There it is, the only number you likely ever need to know about Team BlahBlah in the red zone: 65.3. (Some other statistics could be meaningful, such as turnovers in the red zone, or whether teams are running or passing for red zone scores, but this is the best overall figure.)

And over time, as Ultimate Red Zone Percentage becomes the lone stat cited for red zone proficiency, you'll instantly know whether 65.3 is a good percentage or not, much like baseball fans instantly know a .300 batting average is good, and .230 is not, or a 5.00 ERA is bad but a 3.00 is good. Or a 65.0 completion percentage is good but 45.0 is not.

The formula uses the scoring system for football: seven points for a touchdown/PAT, three points for a field goal and zero points for everything else. Then it all is compressed into a tidy, singular percentage. It is a much truer measure of red zone success than the percentage currently used.

Need proof? Looking at the Big Ten's conventional red zone stats for this season, Penn State ranks 11th with 17 scores in 23 chances for 73.9 percent.

However, Penn State's 17 scores consist of 11 TDs and 6 FGs. So its Ultimate Red Zone Percentage is 59.0 percent.

Guess what? That ranks 12th in the Big Ten. Dead last.

See? Ultimate Red Zone Percentage already has proven to be a more accurate measure of red zone success. Or in this case, failure.

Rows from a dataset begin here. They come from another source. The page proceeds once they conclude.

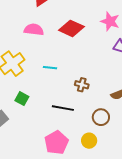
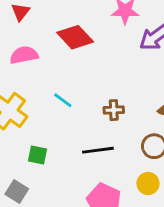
red diamond: (71, 28) -> (75, 37), turned 40
cyan line: (50, 68) -> (63, 100), turned 48

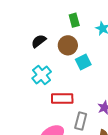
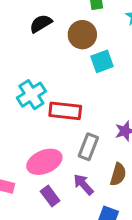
cyan cross: (42, 75) -> (31, 95), moved

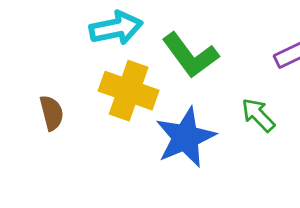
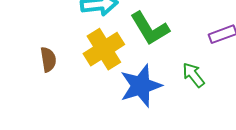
yellow cross: (129, 91) -> (104, 49), turned 33

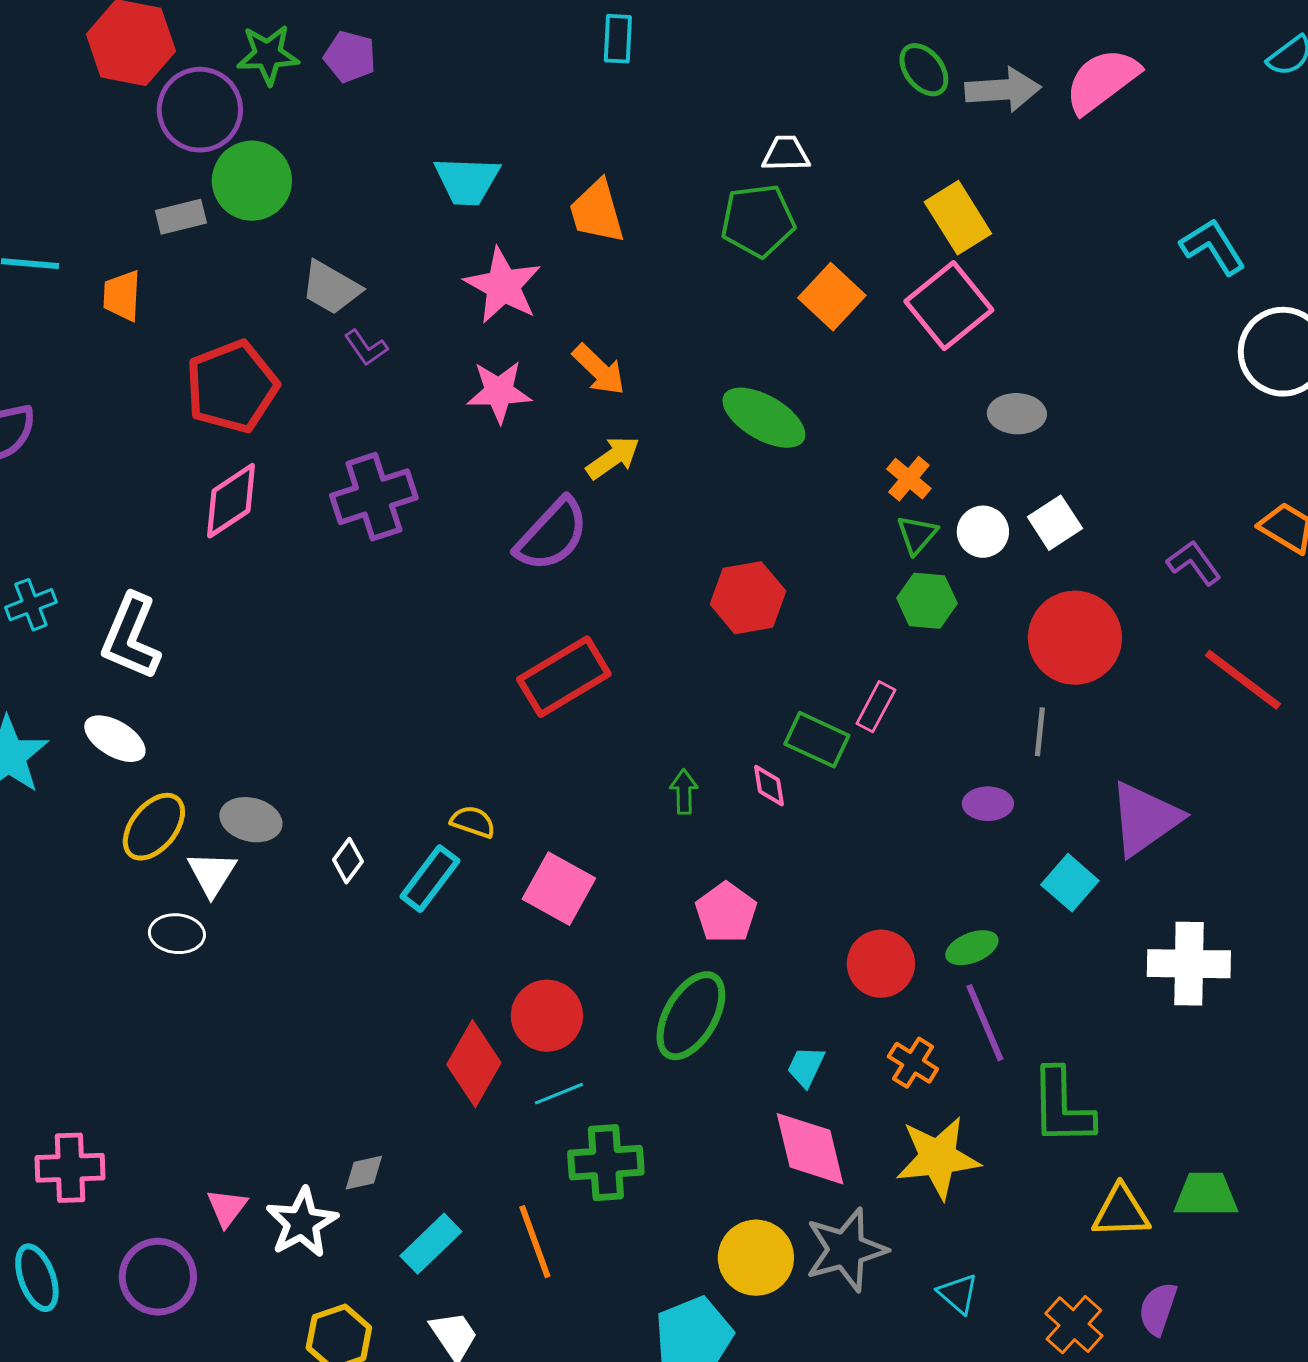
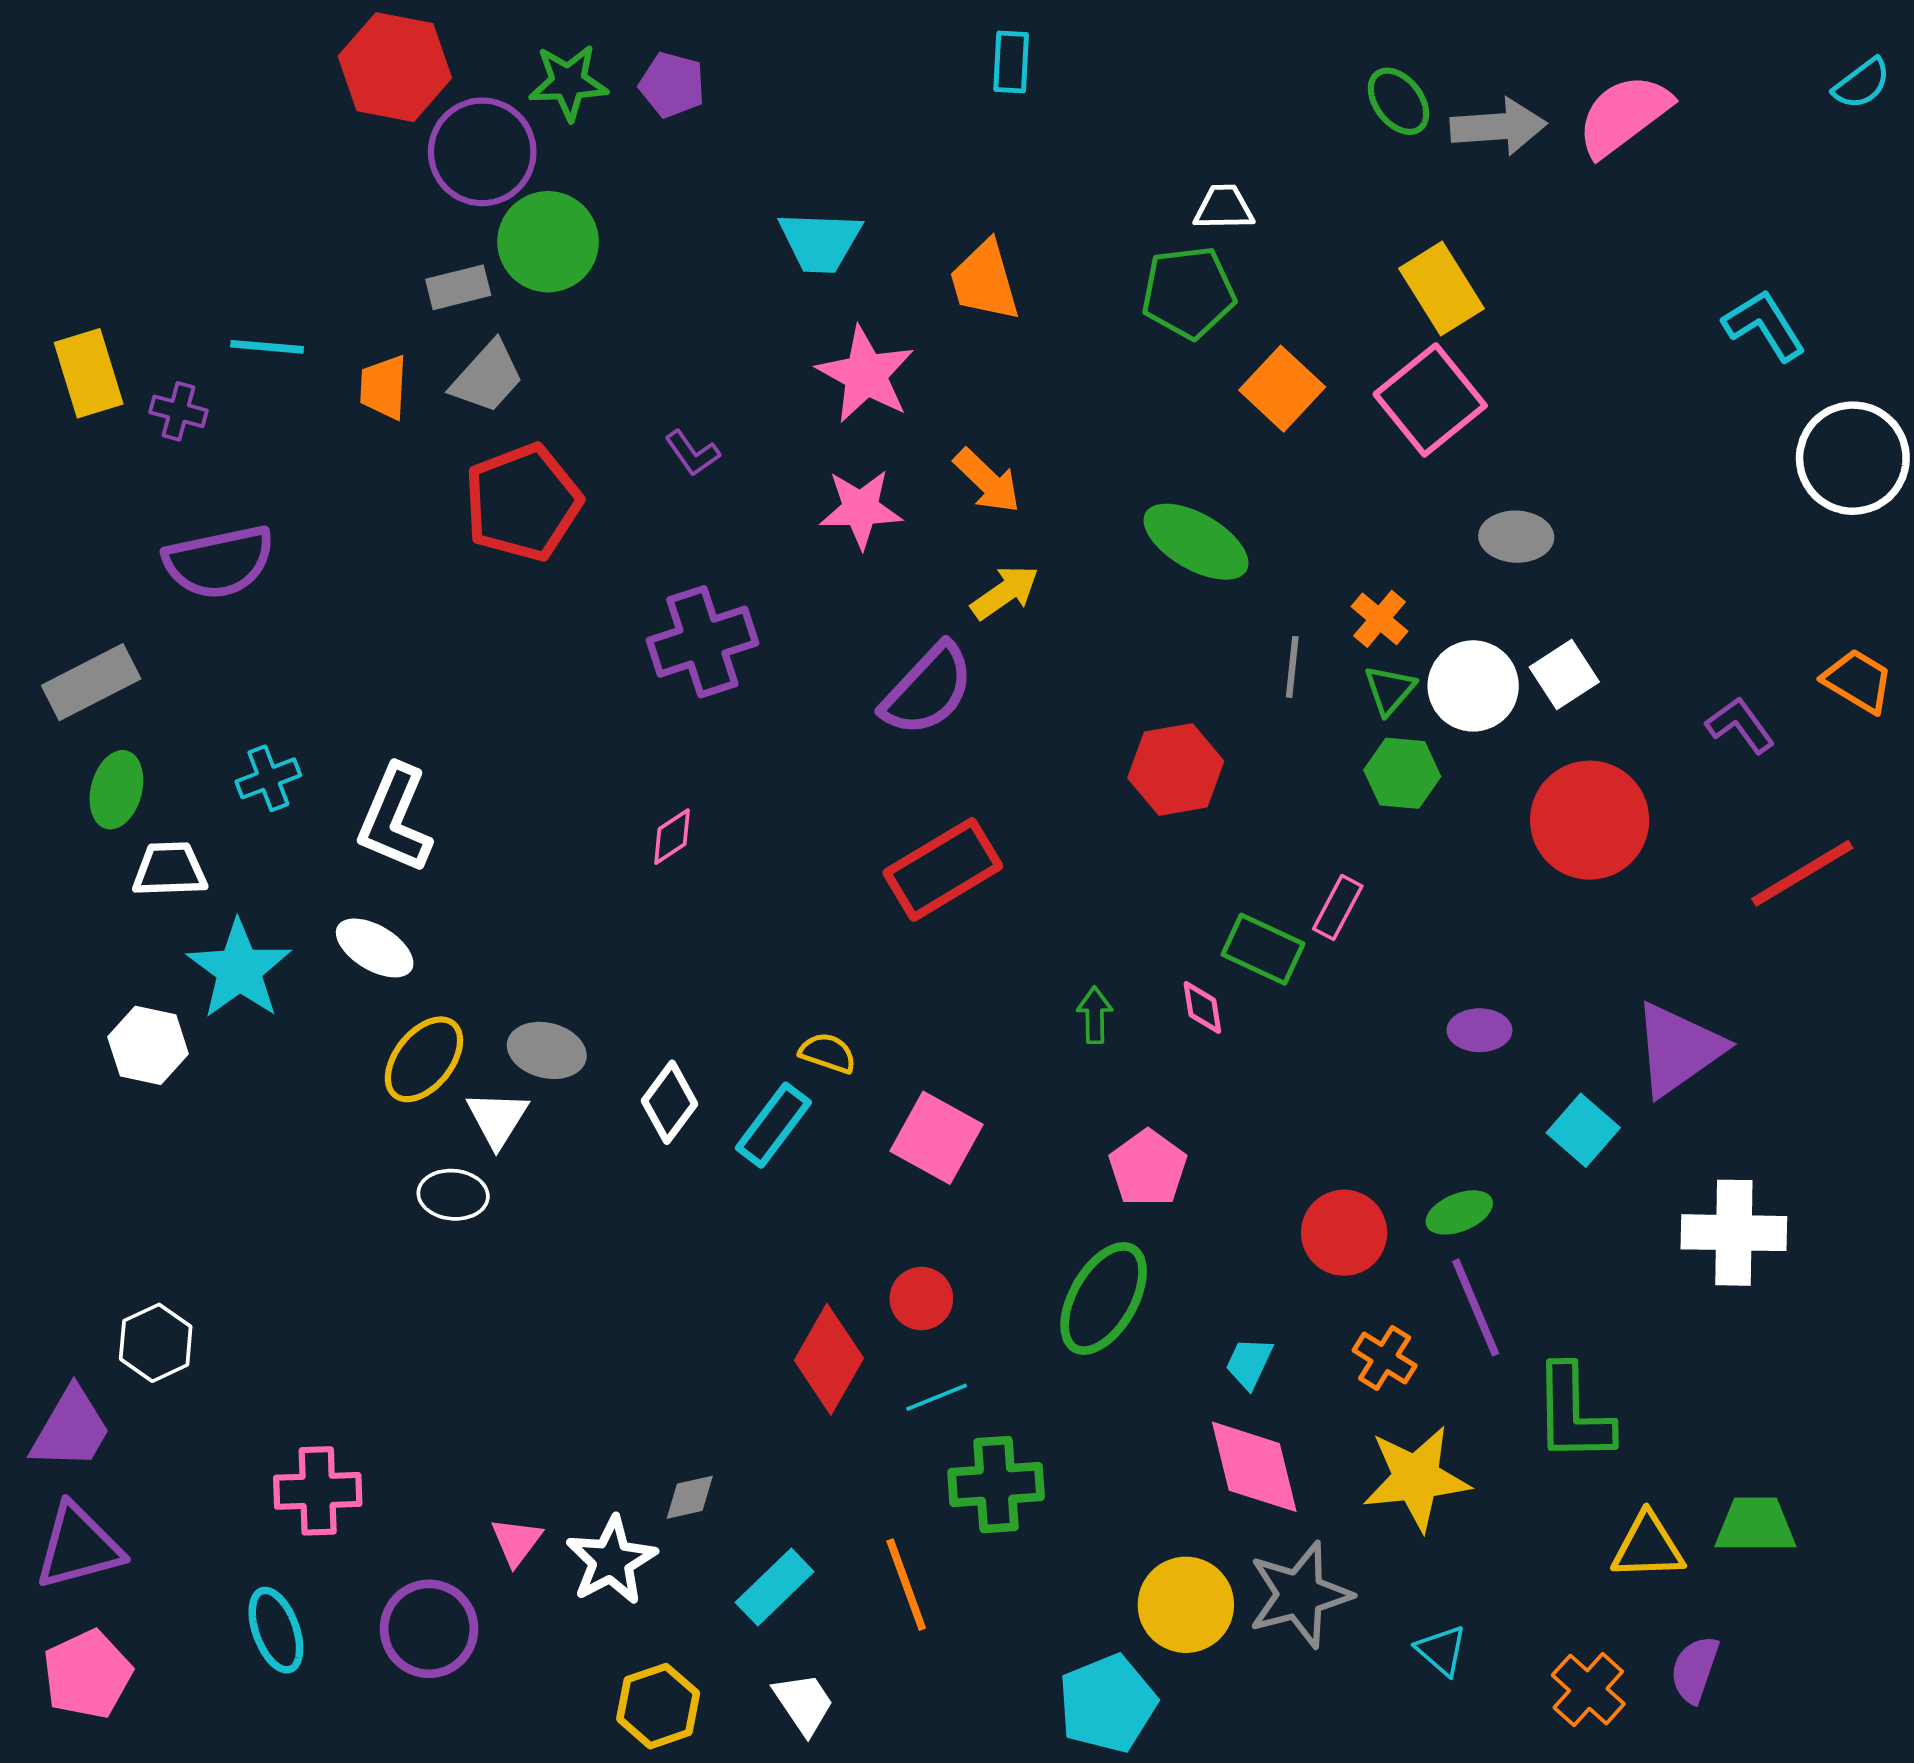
gray trapezoid: (331, 288) -> (487, 377), moved, turned -78
pink diamond: (231, 501) -> (672, 837), moved, size x0.6
white circle: (983, 532) -> (1473, 686), size x1.4
red line: (1243, 680) -> (1802, 873), turned -68
gray line: (1040, 732) -> (1292, 667), moved
white diamond: (348, 861) -> (670, 1102), size x1.4
red circle: (547, 1016) -> (921, 1299), size x0.7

On the flip side, very surprisingly Penn State's stellar defense ranks 12th/last in the Big Ten in conventional red zone percentage. The 11 red zone chances PSU has allowed is the second-fewest (per game) in the Big Ten behind Michigan State, but the 100 percent success rate opponents have had at putting some sort of points on the board (TD or FG) leaves Penn State No. 12 in red zone defense in the 12-team league.

Yes, incredibly, by conventional measures the Penn State offense has been better than the Penn State defense in the red zone this season.

That alone tells you the statistic needs an overhaul.

Ultimate Red Zone Percentage corrects that deficiency. With 6 TDs and 5 FGs among those 11 scores allowed, the PSU defense's Ultimate Red Zone Percentage is 79.2 percent, which moves the Lions up to 10th in the league. And they would be even higher except PSU's opponents have been perfect on FGs in the red zone (5-of-5), while Northwestern's and Nebraska's opponents have each missed two red zone FG attempts. Which is one of the luck elements in red zone defense.

So there you have it, the reinvention of the red zone metric - Ultimate Red Zone Percentage. Someday, hopefully soon, it will be the universally accepted No. 1 red zone statistic.

Just remember you read it here first.

Unless of course you already read it somewhere else.